### What is required
Every word of every entry must be retyped exactly.

### Record excerpts
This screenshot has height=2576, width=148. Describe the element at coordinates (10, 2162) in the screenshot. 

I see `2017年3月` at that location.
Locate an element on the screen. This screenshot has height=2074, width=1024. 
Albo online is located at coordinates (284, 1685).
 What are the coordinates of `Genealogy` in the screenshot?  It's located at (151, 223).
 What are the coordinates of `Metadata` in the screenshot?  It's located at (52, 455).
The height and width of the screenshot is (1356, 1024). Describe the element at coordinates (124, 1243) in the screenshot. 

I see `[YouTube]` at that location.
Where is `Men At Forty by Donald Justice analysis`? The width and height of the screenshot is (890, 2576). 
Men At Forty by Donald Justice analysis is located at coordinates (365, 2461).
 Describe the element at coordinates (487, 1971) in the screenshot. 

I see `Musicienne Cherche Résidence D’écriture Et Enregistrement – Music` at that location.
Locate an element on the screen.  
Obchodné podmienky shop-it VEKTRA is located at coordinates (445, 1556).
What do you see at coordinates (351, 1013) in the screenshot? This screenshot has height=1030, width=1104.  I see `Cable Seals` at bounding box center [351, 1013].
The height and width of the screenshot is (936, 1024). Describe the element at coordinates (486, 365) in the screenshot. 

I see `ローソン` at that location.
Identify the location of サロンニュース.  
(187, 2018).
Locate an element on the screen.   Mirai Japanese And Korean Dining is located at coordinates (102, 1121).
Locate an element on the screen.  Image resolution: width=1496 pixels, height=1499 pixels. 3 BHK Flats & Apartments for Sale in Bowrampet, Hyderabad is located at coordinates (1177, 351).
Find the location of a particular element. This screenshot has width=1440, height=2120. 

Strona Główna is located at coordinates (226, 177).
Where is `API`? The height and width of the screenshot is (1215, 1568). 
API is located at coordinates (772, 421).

### Task answer
This screenshot has height=2576, width=148. Describe the element at coordinates (10, 2162) in the screenshot. 

I see `2017年3月` at that location.
Locate an element on the screen. This screenshot has height=2074, width=1024. 
Albo online is located at coordinates (284, 1685).
 What are the coordinates of `Genealogy` in the screenshot?  It's located at (151, 223).
 What are the coordinates of `Metadata` in the screenshot?  It's located at (52, 455).
The height and width of the screenshot is (1356, 1024). Describe the element at coordinates (124, 1243) in the screenshot. 

I see `[YouTube]` at that location.
Where is `Men At Forty by Donald Justice analysis`? The width and height of the screenshot is (890, 2576). 
Men At Forty by Donald Justice analysis is located at coordinates (365, 2461).
 Describe the element at coordinates (487, 1971) in the screenshot. 

I see `Musicienne Cherche Résidence D’écriture Et Enregistrement – Music` at that location.
Locate an element on the screen.  
Obchodné podmienky shop-it VEKTRA is located at coordinates (445, 1556).
What do you see at coordinates (351, 1013) in the screenshot? This screenshot has height=1030, width=1104.  I see `Cable Seals` at bounding box center [351, 1013].
The height and width of the screenshot is (936, 1024). Describe the element at coordinates (486, 365) in the screenshot. 

I see `ローソン` at that location.
Identify the location of サロンニュース.  
(187, 2018).
Locate an element on the screen.   Mirai Japanese And Korean Dining is located at coordinates (102, 1121).
Locate an element on the screen.  Image resolution: width=1496 pixels, height=1499 pixels. 3 BHK Flats & Apartments for Sale in Bowrampet, Hyderabad is located at coordinates (1177, 351).
Find the location of a particular element. This screenshot has width=1440, height=2120. 

Strona Główna is located at coordinates (226, 177).
Where is `API`? The height and width of the screenshot is (1215, 1568). 
API is located at coordinates (772, 421).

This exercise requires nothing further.